A wireshark trace containing the NT_STATUS_ error returned that matches this error on the client would help greatly.
Comment 4 Ralph Böhme 2020-06-30 04:41:03 UTC
(In reply to Jeremy Allison from comment #3)
This is the symptom, not the cause. 

If the amount of tracedata gets that big, first try to minimize the test dataset.

In any case, we need log level 10 debug logs and parallel network trace.
Comment 5 Jeremy Allison 2020-06-30 17:23:55 UTC
(In reply to Ralph Böhme from comment #4)

Ah, sorry. Was just trying to get some signal from the noise :-).
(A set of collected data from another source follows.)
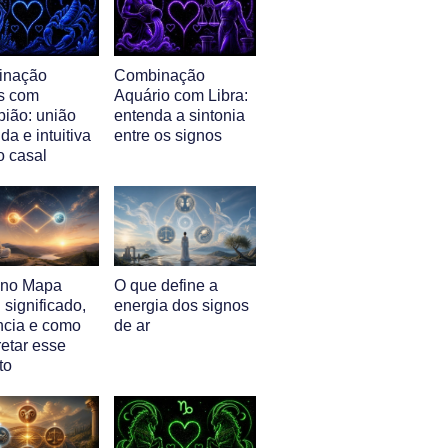
inação
Combinação
s com
Aquário com Libra:
pião: união
entenda a sintonia
da e intuitiva
entre os signos
o casal
l no Mapa
O que define a
: significado,
energia dos signos
ência e como
de ar
retar esse
to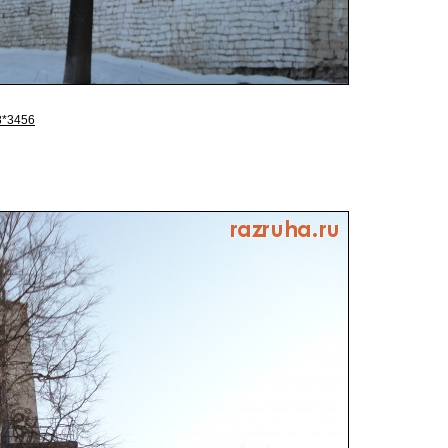
8*3456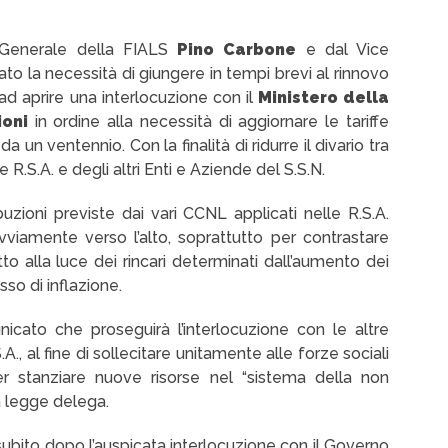
 Generale della FIALS
Pino Carbone
e dal Vice
ato la necessità di giungere in tempi brevi al rinnovo
ad aprire una interlocuzione con il
Ministero della
oni
in ordine alla necessità di aggiornare le tariffe
a un ventennio. Con la finalità di ridurre il divario tra
e R.S.A. e degli altri Enti e Aziende del S.S.N.
uzioni previste dai vari CCNL applicati nelle R.S.A.
vviamente verso l’alto, soprattutto per contrastare
tto alla luce dei rincari determinati dall’aumento dei
sso di inflazione.
icato che proseguirà l’interlocuzione con le altre
A., al fine di sollecitare unitamente alle forze sociali
r stanziare nuove risorse nel “sistema della non
a legge delega.
 subito dopo l’auspicata interlocuzione con il Governo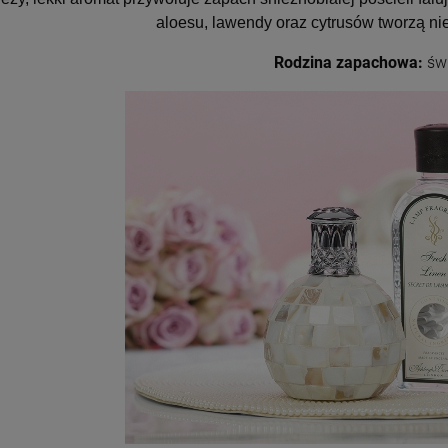
aloesu, lawendy oraz cytrusów tworzą n
Rodzina zapachowa:
św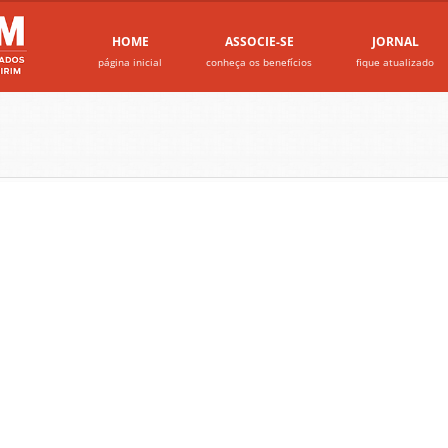
HOME
ASSOCIE-SE
JORNAL
página inicial
conheça os benefícios
fique atualizado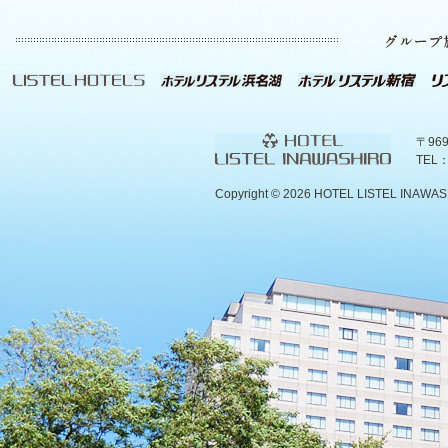
〒96
TEL：
Copyright ©
2026 HOTEL LISTEL INAWASHIR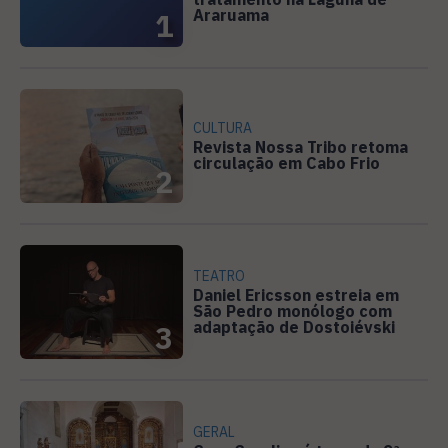
Araruama
1
CULTURA
Revista Nossa Tribo retoma
circulação em Cabo Frio
2
TEATRO
Daniel Ericsson estreia em
São Pedro monólogo com
adaptação de Dostoiévski
3
GERAL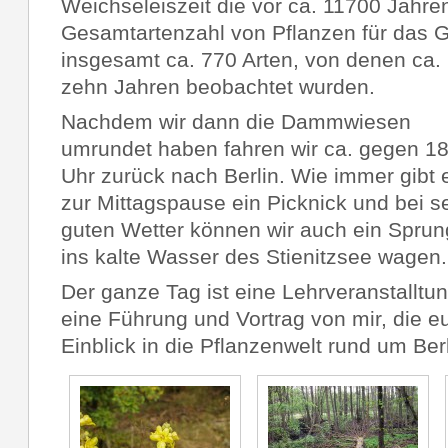
Weichseleiszeit die vor ca. 11700 Jahre
Gesamtartenzahl von Pflanzen für das G
insgesamt ca. 770 Arten, von denen ca. 
zehn Jahren beobachtet wurden.
Nachdem wir dann die Dammwiesen
umrundet haben fahren wir ca. gegen 1
Uhr zurück nach Berlin. Wie immer gibt 
zur Mittagspause ein Picknick und bei s
guten Wetter können wir auch ein Sprun
ins kalte Wasser des Stienitzsee wagen.
Der ganze Tag ist eine Lehrveranstalltun
eine Führung und Vortrag von mir, die eu
Einblick in die Pflanzenwelt rund um Berl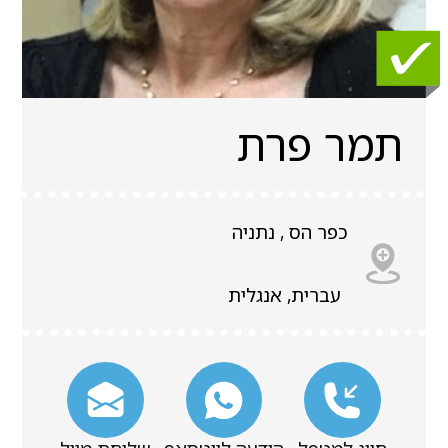
תמר פרת
כפר הס , נתניה
עברית, אנגלית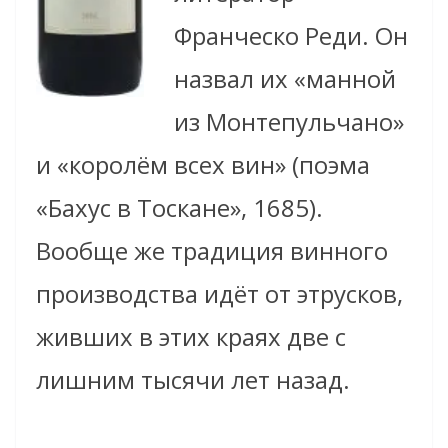
Франческо Реди. Он
назвал их «манной
из Монтепульчано»
и «королём всех вин» (поэма
«Бахус в Тоскане», 1685).
Вообще же традиция винного
производства идёт от этрусков,
живших в этих краях две с
лишним тысячи лет назад.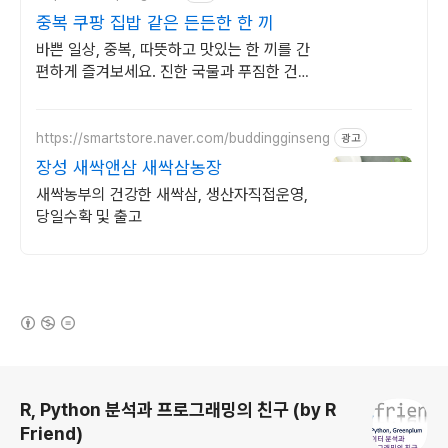
중복 쿠팡 집밥 같은 든든한 한 끼
바쁜 일상, 중복, 따뜻하고 맛있는 한 끼를 간
편하게 즐겨보세요. 진한 국물과 푸짐한 건더
기로 든든하게, 즉석국 영양 가득한 식사를
완성하세요.
https://smartstore.naver.com/buddingginseng
광고
장성 새싹앤삼 새싹삼농장
새싹농부의 건강한 새싹삼, 생산자직접운영,
당일수확 및 출고
(새창열림)
로그 정보
R, Python 분석과 프로그래밍의 친구 (by R
Friend)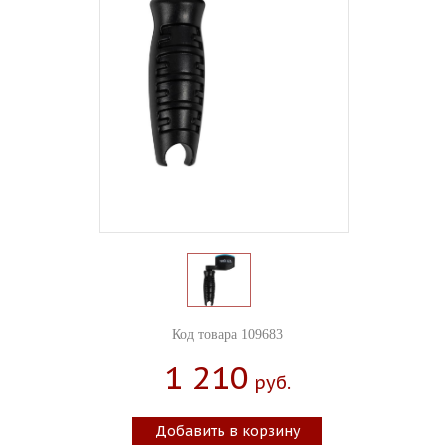
Код товара 109683
1 210
Руб.
Добавить в корзину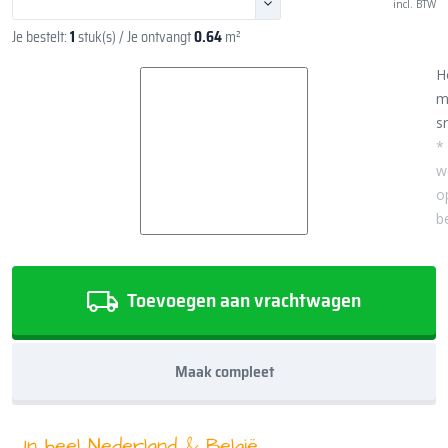
incl. BTW
Je bestelt:
1
stuk(s)
/ Je ontvangt
0.64
m²
H
m
sn
*
w
o
b
Toevoegen aan vrachtwagen
Maak compleet
In heel Nederland & België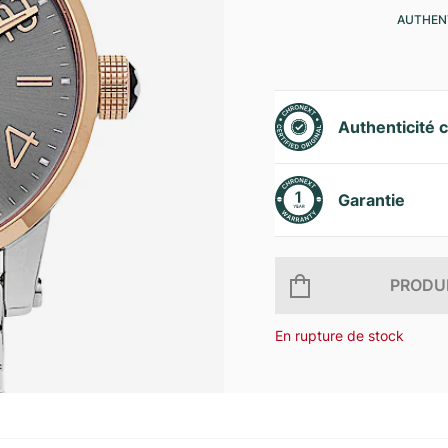
AUTHENT
Authenticité c
Garantie
PRODUI
En rupture de stock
We certainly can't do anything without more data.
Comment 6 Gordon 2020-06-30 21:40:09 UTC
Created attachment 16102 [details]
Samba log, rsync log, network trace, smaller dataset
Comment 7 Gordon 2020-06-30 21:44:05 UTC
I was able to get 100% reproducibility with a much smaller dataset which shows the issue after only a few seconds. I used level 10 logging and also got a network trace (following instructions at (https://wiki.samba.org/index.php/Bug_Reporting).

See attachment "Samba log, rsync log, network trace, smaller dataset".

Note that since I wasn't comfortable uploading network traffic for my entire home network, I used two systems connected directly with link-local addresses for this second test.